PROBLEM STATEMENT:
Using the entries below, give the count of lines that hold "mais". Say nothing besides the number.
════════
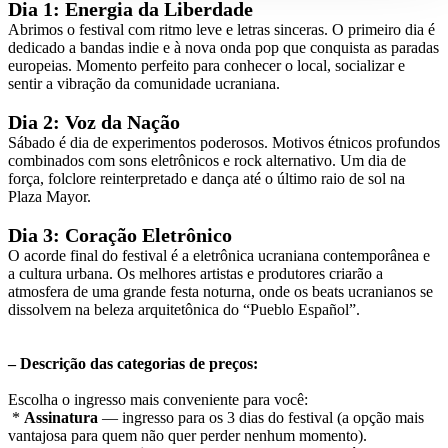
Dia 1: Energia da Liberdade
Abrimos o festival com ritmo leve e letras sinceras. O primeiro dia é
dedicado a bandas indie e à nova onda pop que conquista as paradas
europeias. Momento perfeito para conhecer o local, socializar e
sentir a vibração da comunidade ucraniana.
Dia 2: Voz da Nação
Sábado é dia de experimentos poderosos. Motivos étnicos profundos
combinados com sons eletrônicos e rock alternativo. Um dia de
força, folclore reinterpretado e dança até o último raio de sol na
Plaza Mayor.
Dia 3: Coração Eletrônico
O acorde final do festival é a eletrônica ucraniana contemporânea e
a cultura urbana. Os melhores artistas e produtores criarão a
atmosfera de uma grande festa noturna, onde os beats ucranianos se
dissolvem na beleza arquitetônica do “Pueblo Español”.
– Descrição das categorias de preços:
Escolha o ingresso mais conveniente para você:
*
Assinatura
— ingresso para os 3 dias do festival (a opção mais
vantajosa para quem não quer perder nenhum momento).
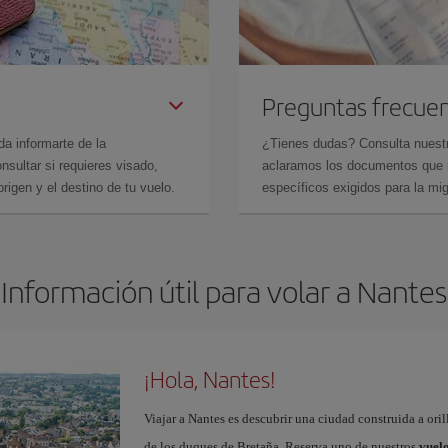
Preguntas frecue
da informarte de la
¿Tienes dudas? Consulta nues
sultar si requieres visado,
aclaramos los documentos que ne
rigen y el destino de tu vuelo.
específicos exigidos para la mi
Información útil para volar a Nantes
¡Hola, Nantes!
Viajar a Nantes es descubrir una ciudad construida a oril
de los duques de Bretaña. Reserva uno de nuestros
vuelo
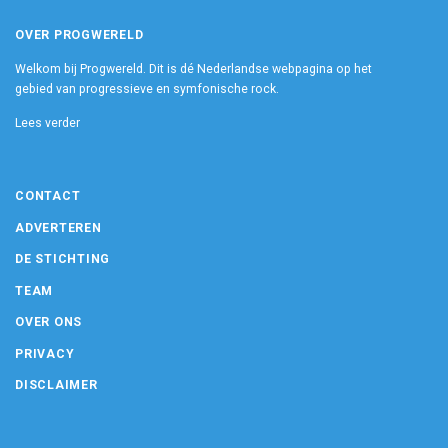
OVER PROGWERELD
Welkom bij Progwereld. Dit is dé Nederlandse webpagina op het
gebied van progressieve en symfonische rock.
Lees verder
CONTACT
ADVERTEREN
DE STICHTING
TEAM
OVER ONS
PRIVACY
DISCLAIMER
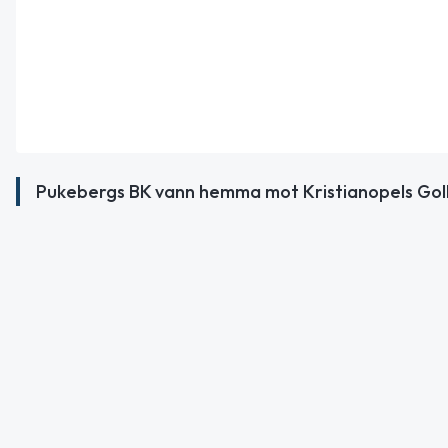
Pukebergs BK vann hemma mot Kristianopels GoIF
════════
RESPONSE TO THE TASK:
2